Ok, I have solved the mystery. Follow along with me as we unravel Funtoo's TCPDump and the Mystery of the Missing pcap File.
I used strace to see what's going on and the relevant lines are:
chroot("/var/lib/tcpdump") = 0
chdir("/") = 0
--- SNIP ---
open("/tmp/lol.wat", O_WRONLY|O_CREAT|O_TRUNC, 0666) = -1 ENOENT (No such file or directory)
lance ~ # ls /var/lib/tcpdump/
blah blah.cap irc.cap pyhole
Hey look! All the cap files I tried to create!
After taking a look at the use flags tcpdump is built with by default, I see this:
lance ~ # grep tcpdump /usr/portage/profiles/use*desc
use.local.desc:net-analyzer/tcpdump:chroot - Enable chrooting when dropping privileges
So why do it this way? My theory goes something like this:
- Many applications that interact with raw network traffic have to run as root.
- Raw network traffic has a wide variety of valid and invalid values in the wild.
- Many exploits exist for those applications. (Wireshark, Ethereal, tcpdump, et al)
- Therefore, tcpdump grabs access to the network interface while root, jails itself into
/var/lib/tcpdump, then drops root privileges and commences capturing.

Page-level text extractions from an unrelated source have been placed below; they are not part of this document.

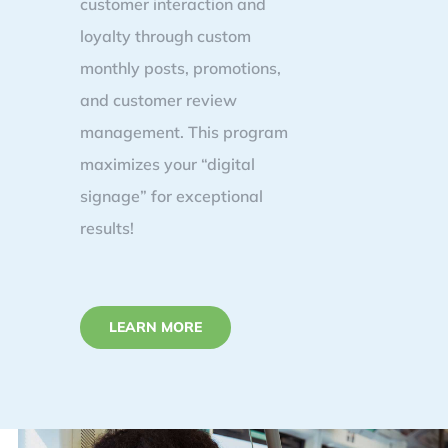
customer interaction and
loyalty through custom
monthly posts, promotions,
and customer review
management. This program
maximizes your “digital
signage” for exceptional
results!
LEARN MORE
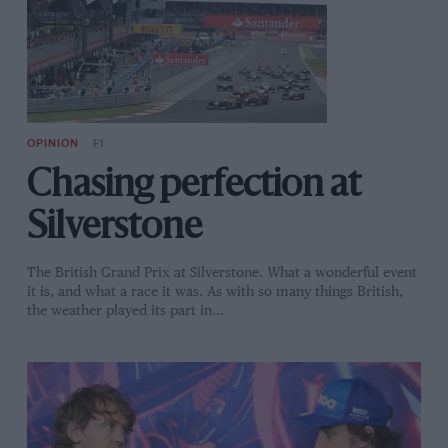
OPINION
F1
Chasing perfection at
Silverstone
The British Grand Prix at Silverstone. What a wonderful event
it is, and what a race it was. As with so many things British,
the weather played its part in…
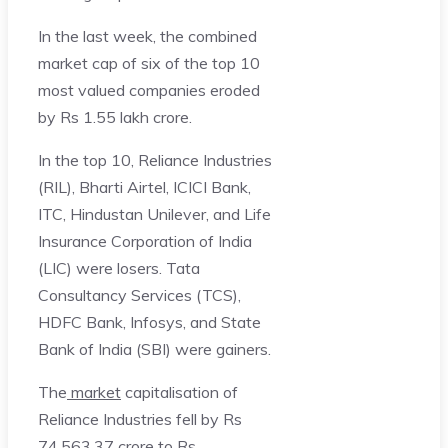
In the last week, the combined
market cap of six of the top 10
most valued companies eroded
by Rs 1.55 lakh crore.
In the top 10, Reliance Industries
(RIL), Bharti Airtel, ICICI Bank,
ITC, Hindustan Unilever, and Life
Insurance Corporation of India
(LIC) were losers. Tata
Consultancy Services (TCS),
HDFC Bank, Infosys, and State
Bank of India (SBI) were gainers.
The
market
capitalisation of
Reliance Industries fell by Rs
74,563.37 crore to Rs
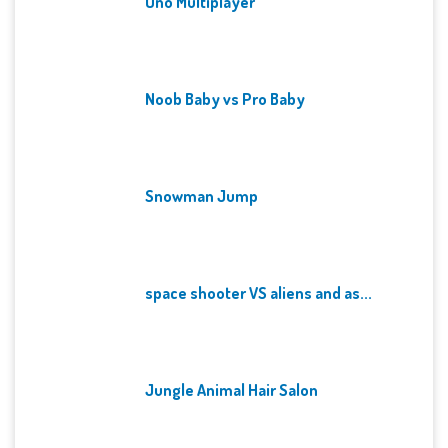
Uno Multiplayer
Noob Baby vs Pro Baby
Snowman Jump
space shooter VS aliens and as...
Jungle Animal Hair Salon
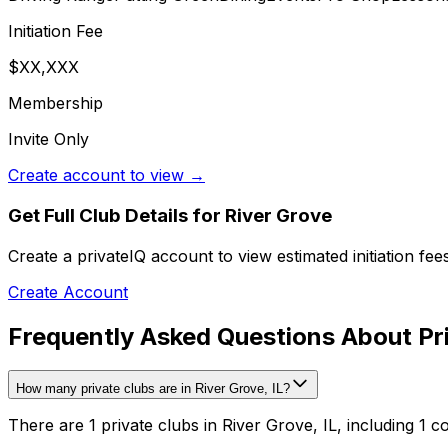
Initiation Fee
$XX,XXX
Membership
Invite Only
Create account to view →
Get Full Club Details
for River Grove
Create a privateIQ account to view estimated initiation fe
Create Account
Frequently Asked Questions About Pri
How many private clubs are in River Grove, IL?
There are 1 private clubs in River Grove, IL, including 1 c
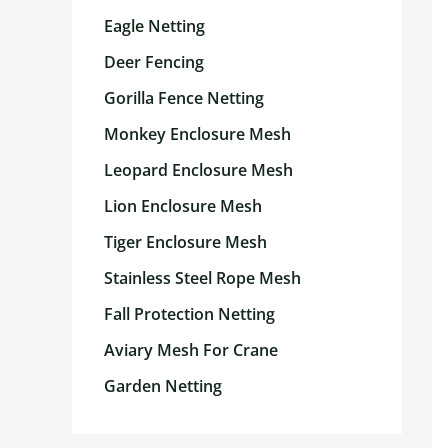
Eagle Netting
Deer Fencing
Gorilla Fence Netting
Monkey Enclosure Mesh
Leopard Enclosure Mesh
Lion Enclosure Mesh
Tiger Enclosure Mesh
Stainless Steel Rope Mesh
Fall Protection Netting
Aviary Mesh For Crane
Garden Netting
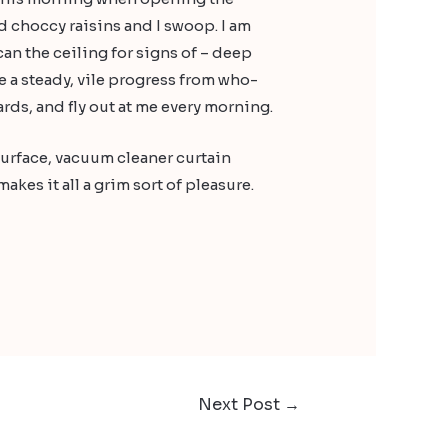
 choccy raisins and I swoop. I am
an the ceiling for signs of – deep
e a steady, vile progress from who-
ds, and fly out at me every morning.
surface, vacuum cleaner curtain
kes it all a grim sort of pleasure.
Next Post
→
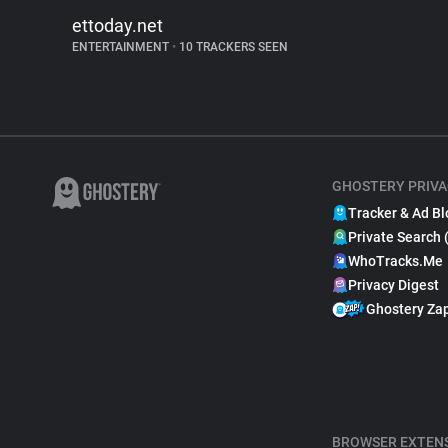
ettoday.net
ENTERTAINMENT
•
10 TRACKERS SEEN
GHOSTERY PRIVA
Tracker & Ad Bl
Private Search 
WhoTracks.Me
Privacy Digest
Ghostery Za
BROWSER EXTEN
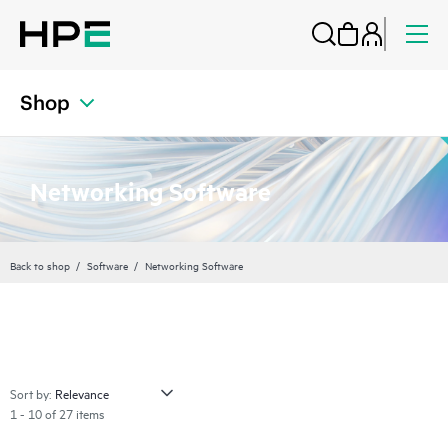
Shop
Networking Software
Back to shop
Software
Networking Software
Sort by:
1 - 10 of 27 items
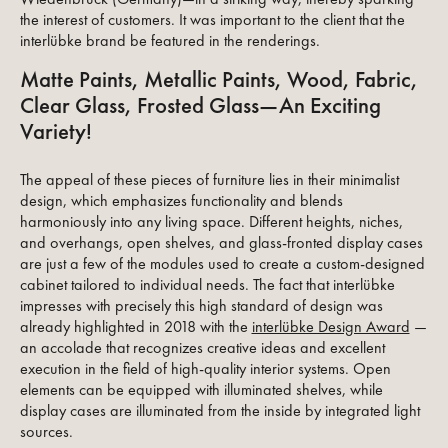
the interest of customers. It was important to the client that the
interlübke brand be featured in the renderings.
Matte Paints, Metallic Paints, Wood, Fabric,
Clear Glass, Frosted Glass—An Exciting
Variety!
The appeal of these pieces of furniture lies in their minimalist
design, which emphasizes functionality and blends
harmoniously into any living space. Different heights, niches,
and overhangs, open shelves, and glass-fronted display cases
are just a few of the modules used to create a custom-designed
cabinet tailored to individual needs. The fact that interlübke
impresses with precisely this high standard of design was
already highlighted in 2018 with the
interlübke Design Award
—
an accolade that recognizes creative ideas and excellent
execution in the field of high-quality interior systems. Open
elements can be equipped with illuminated shelves, while
display cases are illuminated from the inside by integrated light
sources.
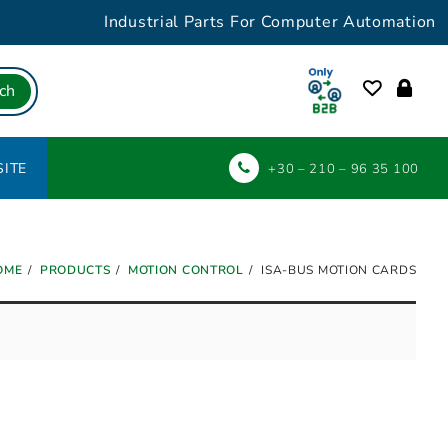
Industrial Parts For Computer Automation
ch
ITE
+30 – 210 – 96 35 100
OME
PRODUCTS
MOTION CONTROL
ISA-BUS MOTION CARDS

As a result, when I specified
blah it worked fine. But
/tmp/blah didn't because
/var/lib/tcpdump/tmp doesn't exist.
A neat side feature of all this is: when using the suid flag to install tcpdump SetUID, you can grant users access with the
tcpdump group without giving them sudo or root access. Possible uses include a capture box for your network engineers or researchers.
I just wish Gentoo/Funtoo would have had a message on installation that said all this.